Lmao!! Enjoy man, its a great hack. The video itself is just a black screen with Kaze explaining why but patch is available in the description for anyone else looking. 

Or check out @Computer_Freak_2004 's post above..... or if people are lazy click the below link 

https://gbatemp.net/threads/super-m...just-been-released.551959/page-2#post-8870522


----------



## SuperDan (Nov 12, 2020)

Lostbhoy said:


> Lmao!! Enjoy man, its a great hack.
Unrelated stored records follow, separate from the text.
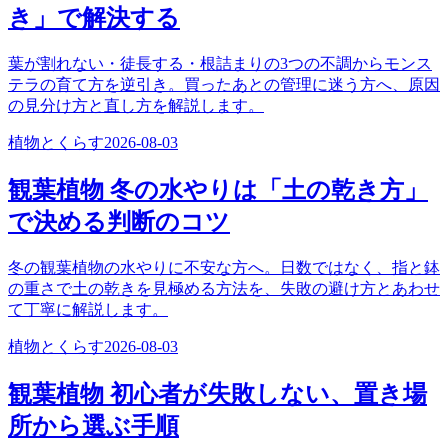
き」で解決する
葉が割れない・徒長する・根詰まりの3つの不調からモンス
テラの育て方を逆引き。買ったあとの管理に迷う方へ、原因
の見分け方と直し方を解説します。
植物とくらす
2026-08-03
観葉植物 冬の水やりは「土の乾き方」
で決める判断のコツ
冬の観葉植物の水やりに不安な方へ。日数ではなく、指と鉢
の重さで土の乾きを見極める方法を、失敗の避け方とあわせ
て丁寧に解説します。
植物とくらす
2026-08-03
観葉植物 初心者が失敗しない、置き場
所から選ぶ手順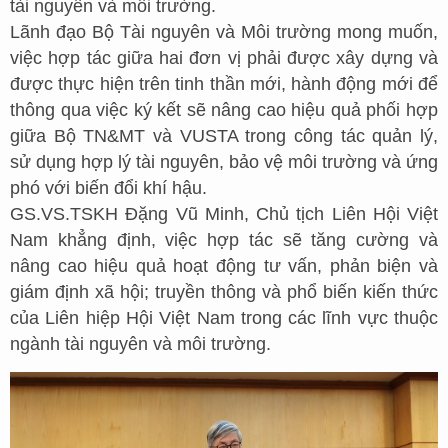
tài nguyên và môi trường.
Lãnh đạo Bộ Tài nguyên và Môi trường mong muốn,
việc hợp tác giữa hai đơn vị phải được xây dựng và
được thực hiện trên tinh thần mới, hành động mới để
thông qua việc ký kết sẽ nâng cao hiệu quả phối hợp
giữa Bộ TN&MT và VUSTA trong công tác quản lý,
sử dụng hợp lý tài nguyên, bảo vệ môi trường và ứng
phó với biến đổi khí hậu.
GS.VS.TSKH Đặng Vũ Minh, Chủ tịch Liên Hội Việt
Nam khẳng định, việc hợp tác sẽ tăng cường và
nâng cao hiệu quả hoạt động tư vấn, phản biện và
giám định xã hội; truyền thông và phổ biến kiến thức
của Liên hiệp Hội Việt Nam trong các lĩnh vực thuộc
ngành tài nguyên và môi trường.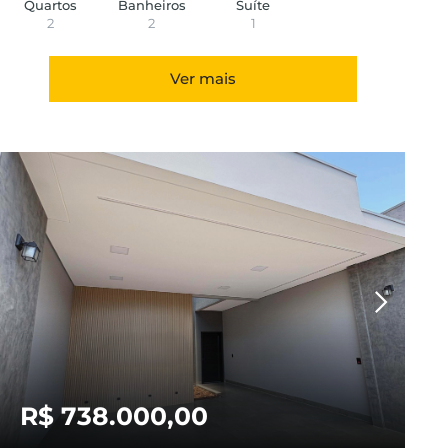
Quartos
Banheiros
Suíte
2
2
1
Ver mais
R$ 738.000,00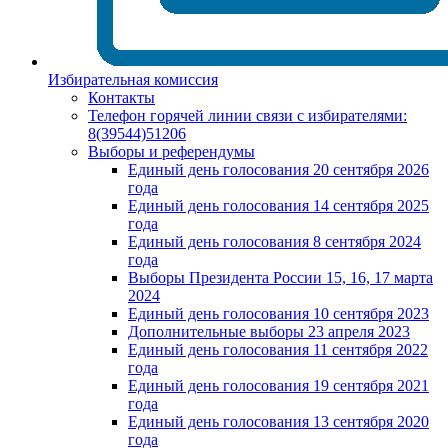
Избирательная комиссия
Контакты
Телефон горячей линии связи с избирателями:
8(39544)51206
Выборы и референдумы
Единый день голосования 20 сентября 2026
года
Единый день голосования 14 сентября 2025
года
Единый день голосования 8 сентября 2024
года
Выборы Президента России 15, 16, 17 марта
2024
Единый день голосования 10 сентября 2023
Дополнительные выборы 23 апреля 2023
Единый день голосования 11 сентября 2022
года
Единый день голосования 19 сентября 2021
года
Единый день голосования 13 сентября 2020
года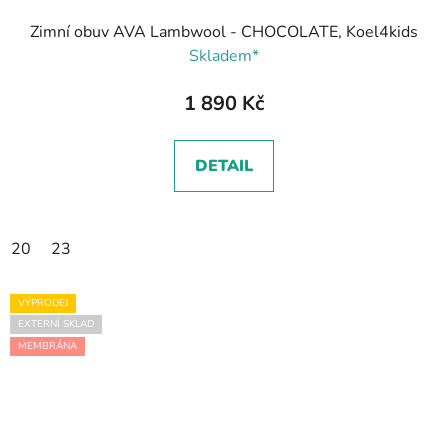
Zimní obuv AVA Lambwool - CHOCOLATE, Koel4kids
Skladem*
1 890 Kč
DETAIL
20
23
VÝPRODEJ
EXTERNÍ SKLAD
MEMBRÁNA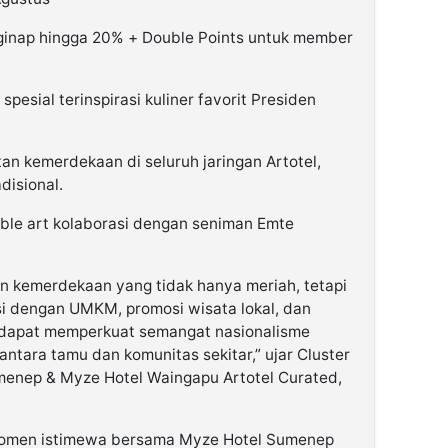
inap hingga 20% + Double Points untuk member
esial terinspirasi kuliner favorit Presiden
an kemerdekaan di seluruh jaringan Artotel,
disional.
able art kolaborasi dengan seniman Emte
n kemerdekaan yang tidak hanya meriah, tetapi
si dengan UMKM, promosi wisata lokal, dan
 dapat memperkuat semangat nasionalisme
ntara tamu dan komunitas sekitar,” ujar Cluster
enep & Myze Hotel Waingapu Artotel Curated,
momen istimewa bersama Myze Hotel Sumenep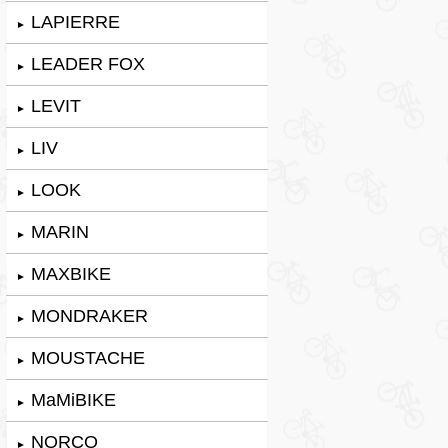
LAPIERRE
►
LEADER FOX
►
LEVIT
►
LIV
►
LOOK
►
MARIN
►
MAXBIKE
►
MONDRAKER
►
MOUSTACHE
►
MaMiBIKE
►
NORCO
►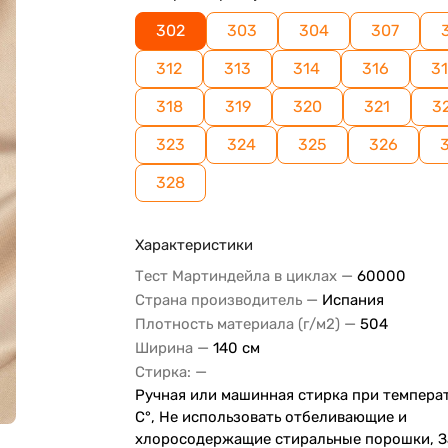
302
303
304
307
312
313
314
316
31
318
319
320
321
3
323
324
325
326
328
Характеристики
—
Тест Мартиндейла в циклах
60000
—
Страна производитель
Испания
—
Плотность материала (г/м2)
504
—
Ширина
140 см
—
Стирка:
Ручная или машинная стирка при темпера
С°, Не использовать отбеливающие и
хлоросодержащие стиральные порошки, 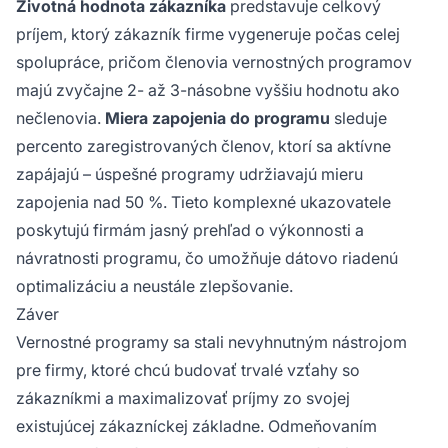
Životná hodnota zákazníka
predstavuje celkový
príjem, ktorý zákazník firme vygeneruje počas celej
spolupráce, pričom členovia vernostných programov
majú zvyčajne 2- až 3-násobne vyššiu hodnotu ako
nečlenovia.
Miera zapojenia do programu
sleduje
percento zaregistrovaných členov, ktorí sa aktívne
zapájajú – úspešné programy udržiavajú mieru
zapojenia nad 50 %. Tieto komplexné ukazovatele
poskytujú firmám jasný prehľad o výkonnosti a
návratnosti programu, čo umožňuje dátovo riadenú
optimalizáciu a neustále zlepšovanie.
Záver
Vernostné programy sa stali nevyhnutným nástrojom
pre firmy, ktoré chcú budovať trvalé vzťahy so
zákazníkmi a maximalizovať príjmy zo svojej
existujúcej zákazníckej základne. Odmeňovaním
The video itself is just a black screen with Kaze explaining why but patch is available in the description for anyone else looking.
> 
> Or check out @Computer_Freak_2004 's post above..... or if people are lazy click the below link
> 
> https://gbatemp.net/threads/super-m...just-been-released.551959/page-2#post-8870522



Been playing for a bit & i must say it a ruddy amazing game already im  going to sink some time into this rom hack the new moves was a pretty cleaver idea & the levels kind of remind me of Mario 3D Land a bit ..all in all such a impressive job must have taken ages .. im going have a dig around for more kaze mario hacks i had the last one he did but i didnt run well Mario 64 Last Impact .. was a while back too must had been a ton of updates since then ...


----------



## Tweaker_Modding (Nov 12, 2020)

nintendo took the video down


----------